Saved data entries
--

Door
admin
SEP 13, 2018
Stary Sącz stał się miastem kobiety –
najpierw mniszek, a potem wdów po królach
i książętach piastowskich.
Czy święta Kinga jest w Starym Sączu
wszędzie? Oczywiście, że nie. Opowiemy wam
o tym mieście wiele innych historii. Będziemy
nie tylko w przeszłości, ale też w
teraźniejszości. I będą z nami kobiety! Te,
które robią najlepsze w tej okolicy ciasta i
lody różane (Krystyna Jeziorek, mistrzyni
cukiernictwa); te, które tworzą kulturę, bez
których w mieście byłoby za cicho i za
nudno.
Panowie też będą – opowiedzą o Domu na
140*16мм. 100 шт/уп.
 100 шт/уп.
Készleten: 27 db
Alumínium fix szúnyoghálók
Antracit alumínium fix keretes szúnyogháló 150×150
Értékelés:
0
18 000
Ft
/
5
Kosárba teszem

--

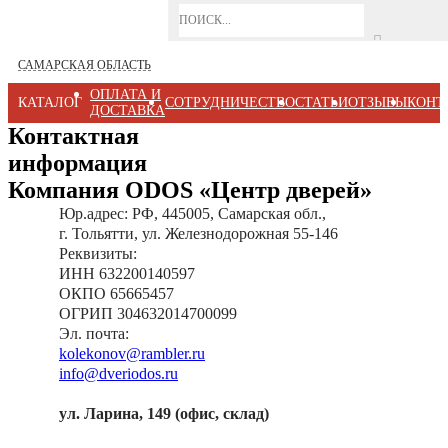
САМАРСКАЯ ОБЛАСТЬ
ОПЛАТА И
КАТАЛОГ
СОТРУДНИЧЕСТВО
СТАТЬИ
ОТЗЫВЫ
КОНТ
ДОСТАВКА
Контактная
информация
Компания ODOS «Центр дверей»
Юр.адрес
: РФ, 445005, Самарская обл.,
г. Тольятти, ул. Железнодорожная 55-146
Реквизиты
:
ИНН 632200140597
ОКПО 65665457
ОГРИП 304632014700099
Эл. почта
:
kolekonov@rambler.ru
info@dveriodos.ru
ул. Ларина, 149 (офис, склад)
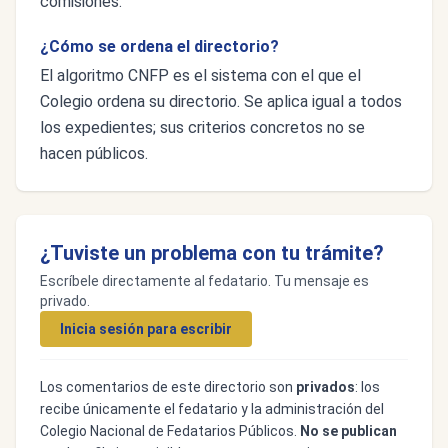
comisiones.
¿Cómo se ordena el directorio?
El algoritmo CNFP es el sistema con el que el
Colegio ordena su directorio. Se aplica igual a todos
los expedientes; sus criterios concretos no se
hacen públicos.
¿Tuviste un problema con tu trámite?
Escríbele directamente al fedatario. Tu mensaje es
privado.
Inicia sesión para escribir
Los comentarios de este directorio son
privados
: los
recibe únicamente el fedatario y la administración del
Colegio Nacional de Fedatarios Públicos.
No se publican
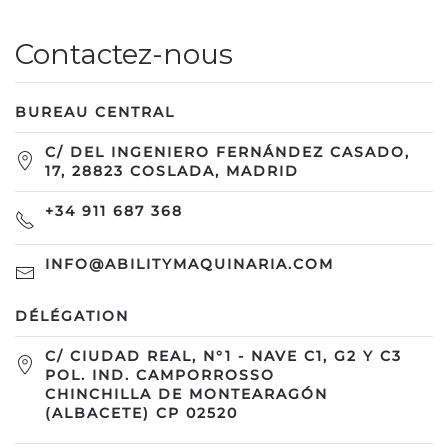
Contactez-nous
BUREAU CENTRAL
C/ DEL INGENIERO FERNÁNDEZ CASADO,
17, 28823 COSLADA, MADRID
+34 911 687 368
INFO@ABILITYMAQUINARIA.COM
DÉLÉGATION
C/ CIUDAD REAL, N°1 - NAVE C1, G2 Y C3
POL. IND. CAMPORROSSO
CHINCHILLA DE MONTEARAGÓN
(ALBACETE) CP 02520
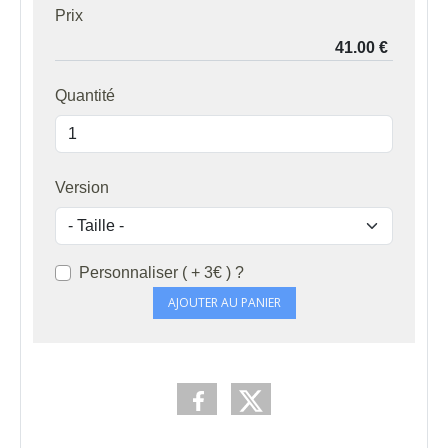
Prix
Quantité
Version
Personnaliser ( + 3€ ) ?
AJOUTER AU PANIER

--

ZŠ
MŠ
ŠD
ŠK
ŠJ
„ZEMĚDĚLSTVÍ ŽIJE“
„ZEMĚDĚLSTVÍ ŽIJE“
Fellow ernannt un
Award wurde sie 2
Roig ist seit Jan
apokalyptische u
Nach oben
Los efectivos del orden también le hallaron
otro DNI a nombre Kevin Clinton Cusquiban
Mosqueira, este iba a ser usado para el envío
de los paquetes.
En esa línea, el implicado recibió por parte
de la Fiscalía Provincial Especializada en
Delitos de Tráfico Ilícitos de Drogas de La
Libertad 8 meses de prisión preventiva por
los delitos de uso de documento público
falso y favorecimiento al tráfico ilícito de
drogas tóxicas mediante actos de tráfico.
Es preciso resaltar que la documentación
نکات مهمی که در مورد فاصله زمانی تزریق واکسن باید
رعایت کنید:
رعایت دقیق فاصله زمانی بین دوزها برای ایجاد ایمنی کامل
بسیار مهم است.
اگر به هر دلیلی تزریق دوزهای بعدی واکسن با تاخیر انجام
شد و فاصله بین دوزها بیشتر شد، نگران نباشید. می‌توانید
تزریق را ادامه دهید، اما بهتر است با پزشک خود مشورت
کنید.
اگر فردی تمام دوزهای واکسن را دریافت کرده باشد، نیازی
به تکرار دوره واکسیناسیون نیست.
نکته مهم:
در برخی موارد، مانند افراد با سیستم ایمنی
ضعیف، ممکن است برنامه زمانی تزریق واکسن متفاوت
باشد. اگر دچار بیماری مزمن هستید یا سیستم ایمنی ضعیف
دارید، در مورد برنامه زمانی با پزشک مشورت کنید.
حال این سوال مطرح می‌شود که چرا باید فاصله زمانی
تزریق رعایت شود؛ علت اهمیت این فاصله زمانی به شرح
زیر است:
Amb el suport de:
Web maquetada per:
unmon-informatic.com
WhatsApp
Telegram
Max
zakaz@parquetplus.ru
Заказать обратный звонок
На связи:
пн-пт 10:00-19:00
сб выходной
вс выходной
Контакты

--

Where a line of the entries above holds the word "دوزهای", return that line.

Answer to this task
اگر به هر دلیلی تزریق دوزهای بعدی واکسن با تاخیر انجام
اگر فردی تمام دوزهای واکسن را دریافت کرده باشد، نیازی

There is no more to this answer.